BRaunbar Bruno, who immigrated to Bavaria from Italy 16 years ago, has captured the world’s attention. “Mr. Bruno Goes on a Picnic” is how The New York Times described his snacks with rabbit, chicken and sheep. Because he was so bold, he was dropped and ended up stuffed into the museum.
Since then, individual bears have walked through Bavaria for only a short time: two years ago there was one bear in the Garmisch-Partenkirchen. Now another one has appeared there – and with it the question: can bears ever come home again in this country?
There are certainly areas suitable for bears in Bavaria and Baden-Württemberg, says Moritz Klose, a wildlife expert with the WWF Environmental Foundation. “It is unlikely that a large population will develop in the foreseeable future.” Attempting to settle as it was 30 years ago in Austria is not currently an option for Germany. “I don’t think anyone would come up with the idea of reintroducing bears to Germany.”
Obviously, not everyone will be excited about wild bears. “You can already see that there are conflicts with wolves and lynxes,” Klose says. However, unlike wolves, bears are omnivores. 75 percent of their diet is plants – and so they often have no appetite for sheep, goats or chickens. Until they learn that humans have food, they stay away.
Klose, like the Bavarian State Office of the Environment (LfU), has called on hikers not to leave any leftovers in nature and not to go in search of the new bear.
Bruno’s successor looks cute as he rolls on the grass early in the morning in front of the wildlife camera. No one had ever seen him in person, and no cattle carcasses are known. “In the end, the bear behaves exactly as one would like: it avoids everything that has to do with civilization,” says Christian Schwerer, mayor of Olstatt, where the bear fell into the trap of photography. LfU also confirms that the bear has been inconspicuous so far.

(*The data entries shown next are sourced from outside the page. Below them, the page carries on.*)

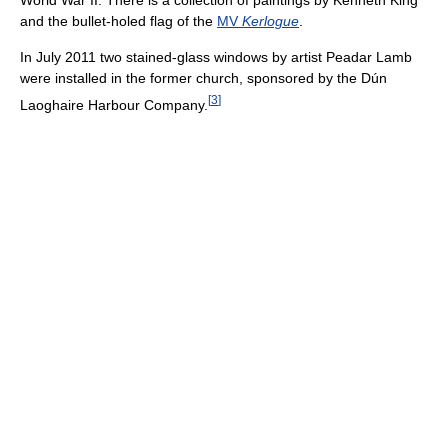
and the bullet-holed flag of the
MV
Kerlogue
.
In July 2011 two stained-glass windows by artist Peadar Lamb
were installed in the former church, sponsored by the Dún
[
3
]
Laoghaire Harbour Company.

Bruno showed that the bear doesn’t just act like a cute teddy bear. He ate sheep, stole honey, ransacked chicken coops, ran around – and threatened to become a danger to people. This justifies the protected predator’s shooting license.

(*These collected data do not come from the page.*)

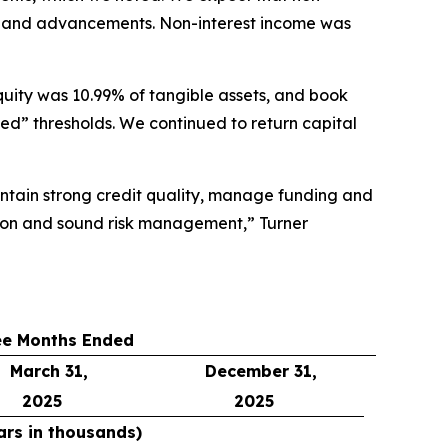
ves and advancements. Non-interest income was
quity was 10.99% of tangible assets, and book
ed” thresholds. We continued to return capital
aintain strong credit quality, manage funding and
tion and sound risk management,” Turner
ee Months Ended
March 31,
December 31,
2025
2025
ars in thousands)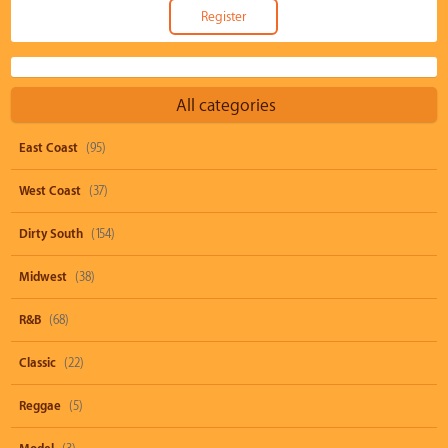
All categories
East Coast
(95)
West Coast
(37)
Dirty South
(154)
Midwest
(38)
R&B
(68)
Classic
(22)
Reggae
(5)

In Germany, people exterminated bears and wolves a long time ago. In 1835, the last brown bear in Germany was shot in Ruhpolding, and a little later the last wolf was killed. The wolves are now back in Germany.
According to WWF, a large bear population of more than 900 bears in Slovenia, but also wolves and lynxes live in Slovenia. The largest number of bears closest to Germany lives in Trentino, Italy, about 120 kilometers from Bavaria. There are currently about 60 bears there.
An attempt to resettle bears in eastern Austria in the early 1990s failed. The population sometimes included more than 20 animals. Ten years ago she disappeared without a trace. Perhaps not alone: after the death of a hunter, a stuffed bear was found at the widow. Now a few migratory animals live in the area again.
An LfU spokesperson says individual bears from Italy or Austria can also migrate to or through Bavaria. But: “Unlike wolves, it cannot be assumed that the permanent presence of bears will establish itself in Bavaria due to the lack of females.” In addition, the suitable habitat for bears in Bavaria is more restricted.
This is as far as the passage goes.